Task requirements: After finding the line that contains "Recommended for you" in the entries below, retype it and every following line precisely, the last included.

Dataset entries
- - -

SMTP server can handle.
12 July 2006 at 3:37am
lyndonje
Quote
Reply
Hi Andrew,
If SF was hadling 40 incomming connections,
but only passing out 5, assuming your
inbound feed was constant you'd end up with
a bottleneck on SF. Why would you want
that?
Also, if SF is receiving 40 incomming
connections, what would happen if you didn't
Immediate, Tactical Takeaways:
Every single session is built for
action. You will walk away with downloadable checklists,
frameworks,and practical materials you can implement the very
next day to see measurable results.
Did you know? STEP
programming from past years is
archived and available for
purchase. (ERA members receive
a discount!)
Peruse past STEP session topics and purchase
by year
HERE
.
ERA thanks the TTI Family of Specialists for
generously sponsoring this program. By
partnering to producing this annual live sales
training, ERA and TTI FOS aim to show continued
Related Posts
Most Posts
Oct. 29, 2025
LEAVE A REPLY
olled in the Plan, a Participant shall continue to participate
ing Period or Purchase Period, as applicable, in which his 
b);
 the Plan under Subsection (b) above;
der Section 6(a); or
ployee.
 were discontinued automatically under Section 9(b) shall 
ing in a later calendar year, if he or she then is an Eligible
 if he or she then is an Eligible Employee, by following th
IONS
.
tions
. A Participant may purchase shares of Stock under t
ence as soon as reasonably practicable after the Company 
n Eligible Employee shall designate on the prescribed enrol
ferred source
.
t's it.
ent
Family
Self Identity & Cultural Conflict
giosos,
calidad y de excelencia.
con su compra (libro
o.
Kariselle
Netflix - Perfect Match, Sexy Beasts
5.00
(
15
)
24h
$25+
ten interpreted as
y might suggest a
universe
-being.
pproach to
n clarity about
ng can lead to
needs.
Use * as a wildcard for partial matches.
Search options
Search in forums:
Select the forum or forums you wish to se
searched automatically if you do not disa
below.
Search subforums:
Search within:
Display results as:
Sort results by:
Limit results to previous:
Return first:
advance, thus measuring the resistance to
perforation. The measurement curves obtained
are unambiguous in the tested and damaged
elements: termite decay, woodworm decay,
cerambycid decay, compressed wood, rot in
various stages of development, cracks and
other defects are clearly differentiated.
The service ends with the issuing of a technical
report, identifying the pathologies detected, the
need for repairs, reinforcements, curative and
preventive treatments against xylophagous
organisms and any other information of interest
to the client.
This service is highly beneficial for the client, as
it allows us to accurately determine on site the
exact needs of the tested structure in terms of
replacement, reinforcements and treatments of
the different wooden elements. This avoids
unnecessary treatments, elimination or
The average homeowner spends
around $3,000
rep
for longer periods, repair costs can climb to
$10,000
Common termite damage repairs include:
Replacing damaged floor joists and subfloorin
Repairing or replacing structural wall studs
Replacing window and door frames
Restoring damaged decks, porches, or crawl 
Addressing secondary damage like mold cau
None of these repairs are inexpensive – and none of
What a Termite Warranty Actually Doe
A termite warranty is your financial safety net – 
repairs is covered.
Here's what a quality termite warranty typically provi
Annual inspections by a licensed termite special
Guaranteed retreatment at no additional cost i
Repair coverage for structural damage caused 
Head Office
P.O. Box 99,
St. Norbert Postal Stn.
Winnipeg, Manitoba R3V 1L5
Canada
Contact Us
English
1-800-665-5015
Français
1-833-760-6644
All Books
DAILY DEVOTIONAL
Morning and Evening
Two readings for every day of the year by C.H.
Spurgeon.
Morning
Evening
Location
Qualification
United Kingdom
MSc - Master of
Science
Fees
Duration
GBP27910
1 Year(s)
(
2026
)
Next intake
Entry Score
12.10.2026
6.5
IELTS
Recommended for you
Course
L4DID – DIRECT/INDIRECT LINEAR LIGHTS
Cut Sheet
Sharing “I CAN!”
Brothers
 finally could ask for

- - -

Task solution:
Recommended for you
Course
L4DID – DIRECT/INDIRECT LINEAR LIGHTS
Cut Sheet
Sharing “I CAN!”
Brothers
 finally could ask for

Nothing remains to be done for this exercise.